Following the death of Dan Wheldon, the IZOD IndyCar Series has not only been cooperating with the investigation into the former champion's accident at Las Vegas Motor Speedway last October, but has also brought together drivers, team owners, engineers, technical staff from the series and its suppliers to discuss safety. All wish to make IndyCar's oval racing less hazardous but without losing the challenge for the competitors and the entertainment for the spectators.

Not surprisingly, few wanted to put their heads above the parapet (on the record) until the investigation was complete and/or decisions were reached in the safety discussions. But no one disagreed with one abiding principle that Mario Andretti, for one, has been advocating for years: In order to heavily reduce pack racing on ovals, whereby IndyCars lap endlessly three abreast, there has to be a far bigger differential between terminal speeds on the straights and apex speed in the turns. How that's achieved is The Big Problem.

So how does the IndyCar Series get back on the circuits that allow it to produce some of the best racing in the world, yet at the same time provide a safer environment for the competitors and hold events that are truly reflective of the combination of driver talent and team skills? Here are the thoughts of some of those prepared to talk. Not one of them claims to have the solution(s).

GIL DE FERRAN Ex-driver, team owner

There are a variety of factors that contribute to a car's performance at any given racetrack. They are to do with the track's corner radius, angle of banking and surface grip. On the car, you're talking drag, downforce, horsepower and tire grip. These factors provide infinite variables and so a lot of careful studies need to be made to understand which combination of these factors are suitable and which are not.

The technologies to do such studies are out there and there are clever engineers who can direct them. A lot of them can be done in a virtual manner and, when combined with on-track testing, the picture will become clearer. We all have instinctive thoughts on what we want to see, but sometimes instincts are wrong, so to make a definitive decision on what needs to change, you need a very scientific approach to the problem.

There must be a way to resolve this issue, because I'm a firm believer in “where there is a will there is a way.” Since the resources exist and the necessity exists, let's get on and make it happen.

However, we all need to be very careful to steer clear of superficial analysis and knee-jerk reactions because you can end up with unintended consequences if you don't do your homework correctly. That would be the worst thing – to move forward but in the wrong direction.
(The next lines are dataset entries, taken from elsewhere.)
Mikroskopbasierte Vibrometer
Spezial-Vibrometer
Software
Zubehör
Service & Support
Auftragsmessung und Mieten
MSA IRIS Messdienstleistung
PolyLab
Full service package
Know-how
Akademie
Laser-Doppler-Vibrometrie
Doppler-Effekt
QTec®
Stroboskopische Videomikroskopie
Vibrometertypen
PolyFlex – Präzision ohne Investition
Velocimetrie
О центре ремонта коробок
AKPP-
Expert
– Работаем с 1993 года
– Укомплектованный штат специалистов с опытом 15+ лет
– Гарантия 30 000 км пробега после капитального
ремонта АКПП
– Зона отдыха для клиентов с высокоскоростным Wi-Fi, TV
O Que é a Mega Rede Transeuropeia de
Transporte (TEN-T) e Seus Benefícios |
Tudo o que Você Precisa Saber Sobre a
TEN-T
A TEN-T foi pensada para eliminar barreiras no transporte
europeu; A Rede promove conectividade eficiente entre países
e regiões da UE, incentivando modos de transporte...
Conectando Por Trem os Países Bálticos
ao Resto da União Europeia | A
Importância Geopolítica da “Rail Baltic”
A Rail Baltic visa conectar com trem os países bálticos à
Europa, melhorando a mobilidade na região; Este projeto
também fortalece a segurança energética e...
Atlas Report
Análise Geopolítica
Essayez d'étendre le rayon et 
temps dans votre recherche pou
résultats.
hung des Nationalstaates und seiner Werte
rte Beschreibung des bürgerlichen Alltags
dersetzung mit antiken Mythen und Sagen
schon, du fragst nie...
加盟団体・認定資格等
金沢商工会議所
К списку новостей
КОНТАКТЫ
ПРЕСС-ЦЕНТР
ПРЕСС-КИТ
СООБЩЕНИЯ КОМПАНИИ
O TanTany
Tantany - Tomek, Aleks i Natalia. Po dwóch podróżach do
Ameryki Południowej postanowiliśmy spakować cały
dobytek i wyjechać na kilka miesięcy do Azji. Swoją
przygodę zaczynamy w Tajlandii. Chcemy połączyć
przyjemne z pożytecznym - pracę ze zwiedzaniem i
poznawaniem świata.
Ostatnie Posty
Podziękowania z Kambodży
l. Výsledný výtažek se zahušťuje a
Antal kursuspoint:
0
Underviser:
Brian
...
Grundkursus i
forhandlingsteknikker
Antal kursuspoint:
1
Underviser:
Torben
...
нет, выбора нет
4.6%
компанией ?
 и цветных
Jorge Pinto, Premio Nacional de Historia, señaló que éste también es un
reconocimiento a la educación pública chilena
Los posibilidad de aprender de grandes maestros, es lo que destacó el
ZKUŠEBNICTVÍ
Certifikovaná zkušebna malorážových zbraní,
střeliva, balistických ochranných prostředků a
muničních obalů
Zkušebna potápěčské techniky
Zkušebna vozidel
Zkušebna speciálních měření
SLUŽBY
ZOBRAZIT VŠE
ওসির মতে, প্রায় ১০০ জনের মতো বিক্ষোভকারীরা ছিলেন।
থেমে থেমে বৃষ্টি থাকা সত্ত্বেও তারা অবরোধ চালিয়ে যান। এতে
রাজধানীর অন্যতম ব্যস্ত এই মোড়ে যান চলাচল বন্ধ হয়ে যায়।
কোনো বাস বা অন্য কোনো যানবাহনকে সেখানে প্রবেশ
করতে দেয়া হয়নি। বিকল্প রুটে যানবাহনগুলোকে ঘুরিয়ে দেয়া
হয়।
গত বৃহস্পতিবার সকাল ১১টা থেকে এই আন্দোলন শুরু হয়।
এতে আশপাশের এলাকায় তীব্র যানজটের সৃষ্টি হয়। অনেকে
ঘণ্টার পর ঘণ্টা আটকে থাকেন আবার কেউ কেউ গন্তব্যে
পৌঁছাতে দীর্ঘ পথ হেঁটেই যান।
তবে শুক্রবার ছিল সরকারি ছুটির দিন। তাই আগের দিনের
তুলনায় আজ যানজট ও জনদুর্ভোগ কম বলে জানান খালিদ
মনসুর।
Like I say, there are enough resources available to IndyCar to make progress, so let's take advantage of them, and move forward decisively but correctly.

TOMAS SCHECKTER Driver

We must carry on racing on the 1.5-mile ovals, and obviously part of the attraction are the high speeds and the side-by-side racing. But do we need 30 of us in a big group? No. I'm happy to go even faster but we need greater separation, something to distinguish the best driver from the worst driver. So I'd say give us 1,000hp. Then we'd see how easy it is to keep your foot flat to the floor when your car has the ability to spin the wheels at 180mph! Getting the straightaway speed higher but making the car harder to drive is a personal wish of mine.

At tire tests, we're always focusing on how much grip we're going to get from the tires and how long they last, but I think we've seen in Formula 1 this past season, it's quite good when a tire goes off quickly. It changes it up so that you have people trying a greater variety of strategies and you have passing, because there are some cars going quicker, some slower at different times. And, under yellow, the tracks can be cleaned. I don't think marbles should be a problem.

I don't mind going three-wide every now and then, but to just sit continuously in the third or fourth lane, lap after lap, waiting for someone to touch tires, is crazy and it's not real racing. I want to be going three-wide as part of a great passing maneuver, not as a way of life!

AL SPEYER Executive Director of Firestone

I think our record shows very clearly that we've always made safety a priority and that our tires are durable wherever the IndyCars run. And high-speed ovals are one of the most difficult to get right. Ask 10 people what they want and we'll get 15 answers – at least! Now that safety record is something we don't want to mess with.

It's feasible to make narrower tires in time for the 2012 season, but there is a limit. The load-carrying capacity of a tire is largely influenced by the volume of air inside it: a motorcycle's tire can't bear a vast amount of load, whereas an earth mover's tire can. But whatever we do, we must not trade off durability for some other gain, because ultimately that could make the situation worse.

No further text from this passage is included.